MapTask (input-map-output) MapTask (input-map-output)

MapTask input process

Source code analysis

First look at the entry to input, which is MapTask’s run method

  public void run(final JobConf job, final TaskUmbilicalProtocol umbilical)
    throws IOException, ClassNotFoundException, InterruptedException {
    this.umbilical = umbilical;

    if (isMapTask()) {
      // If there are no reducers then there won't be any sort.
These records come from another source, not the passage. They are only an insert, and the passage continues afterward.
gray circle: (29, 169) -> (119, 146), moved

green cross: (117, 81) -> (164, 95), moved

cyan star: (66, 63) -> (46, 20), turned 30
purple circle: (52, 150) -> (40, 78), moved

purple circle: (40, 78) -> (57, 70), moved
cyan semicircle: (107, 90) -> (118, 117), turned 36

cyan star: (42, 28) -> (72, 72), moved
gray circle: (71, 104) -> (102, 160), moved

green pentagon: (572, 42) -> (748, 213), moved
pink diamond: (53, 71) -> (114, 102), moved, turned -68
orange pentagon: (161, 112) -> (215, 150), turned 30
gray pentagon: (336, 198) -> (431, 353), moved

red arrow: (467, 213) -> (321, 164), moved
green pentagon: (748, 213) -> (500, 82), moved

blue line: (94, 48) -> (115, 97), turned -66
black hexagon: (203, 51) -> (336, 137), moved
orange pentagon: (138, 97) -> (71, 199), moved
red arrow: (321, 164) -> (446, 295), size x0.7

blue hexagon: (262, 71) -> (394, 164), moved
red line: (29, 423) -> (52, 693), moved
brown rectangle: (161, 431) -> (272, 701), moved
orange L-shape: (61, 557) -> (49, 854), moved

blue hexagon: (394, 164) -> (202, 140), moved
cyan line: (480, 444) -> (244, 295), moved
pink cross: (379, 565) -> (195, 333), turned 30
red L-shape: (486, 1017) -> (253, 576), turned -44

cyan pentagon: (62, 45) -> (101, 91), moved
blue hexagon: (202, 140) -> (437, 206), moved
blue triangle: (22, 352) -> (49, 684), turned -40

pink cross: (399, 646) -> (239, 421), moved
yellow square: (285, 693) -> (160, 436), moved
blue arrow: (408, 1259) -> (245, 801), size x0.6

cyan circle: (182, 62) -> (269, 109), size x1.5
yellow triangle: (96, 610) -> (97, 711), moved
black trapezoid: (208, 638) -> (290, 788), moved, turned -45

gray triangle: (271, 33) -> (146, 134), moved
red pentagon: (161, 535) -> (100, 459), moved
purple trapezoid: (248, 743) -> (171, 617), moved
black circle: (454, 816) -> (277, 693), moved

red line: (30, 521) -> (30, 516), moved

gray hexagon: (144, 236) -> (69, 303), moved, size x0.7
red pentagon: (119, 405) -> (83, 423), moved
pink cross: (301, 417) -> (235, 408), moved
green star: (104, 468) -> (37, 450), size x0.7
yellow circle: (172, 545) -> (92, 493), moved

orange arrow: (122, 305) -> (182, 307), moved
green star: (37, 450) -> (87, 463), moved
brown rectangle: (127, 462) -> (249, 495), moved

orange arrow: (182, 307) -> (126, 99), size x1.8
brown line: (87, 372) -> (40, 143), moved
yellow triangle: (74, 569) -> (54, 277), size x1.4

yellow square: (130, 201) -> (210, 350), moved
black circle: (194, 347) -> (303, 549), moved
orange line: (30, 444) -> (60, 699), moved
Hence the map 
      // phase will govern the entire attempt's progress.
      // If no reducer is available, all resources go to the map method
      if (conf.getNumReduceTasks() == 0) { // No sorting is required
        mapPhase = getProgress().addPhase("map".1.0 f);
      } else {
        // If there are reducers then the entire attempt's progress will be 
        // split between the map phase (67%) and the sort phase (33%).
        // If there is a reducer, allocate 66.7% of the resources to map and 33.3% to order
        mapPhase = getProgress().addPhase("map".0.667 f);
        sortPhase  = getProgress().addPhase("sort".0.333 f);
      }
    }
    TaskReporter reporter = startReporter(umbilical);
 
    boolean useNewApi = job.getUseNewMapper();
    // Perform context initialization and determine the outputFormat format class for the map output.
    initialize(job, getJobID(), reporter, useNewApi);

    // check if it is a cleanupJobTask
    if (jobCleanup) {
      runJobCleanupTask(umbilical, reporter);
      return;
    }
    if (jobSetup) {
      runJobSetupTask(umbilical, reporter);
      return;
    }
    if (taskCleanup) {
      runTaskCleanupTask(umbilical, reporter);
      return;
    }

    if (useNewApi) {
      // Hadoop2. x starts Mapper using the new API by default
      runNewMapper(job, splitMetaInfo, umbilical, reporter);
    } else {
      runOldMapper(job, splitMetaInfo, umbilical, reporter);
    }
    done(umbilical, reporter);
  }
Copy the code

In the run method, the system determines whether reduce is required. If no, all resources are allocated to the Map process. If yes, 33.3% of resources are allocated to partition and key sorting. The Initialize method then performs context initialization and determines the OutputFormat class for the map output. Finally, the runNewMapper method is called.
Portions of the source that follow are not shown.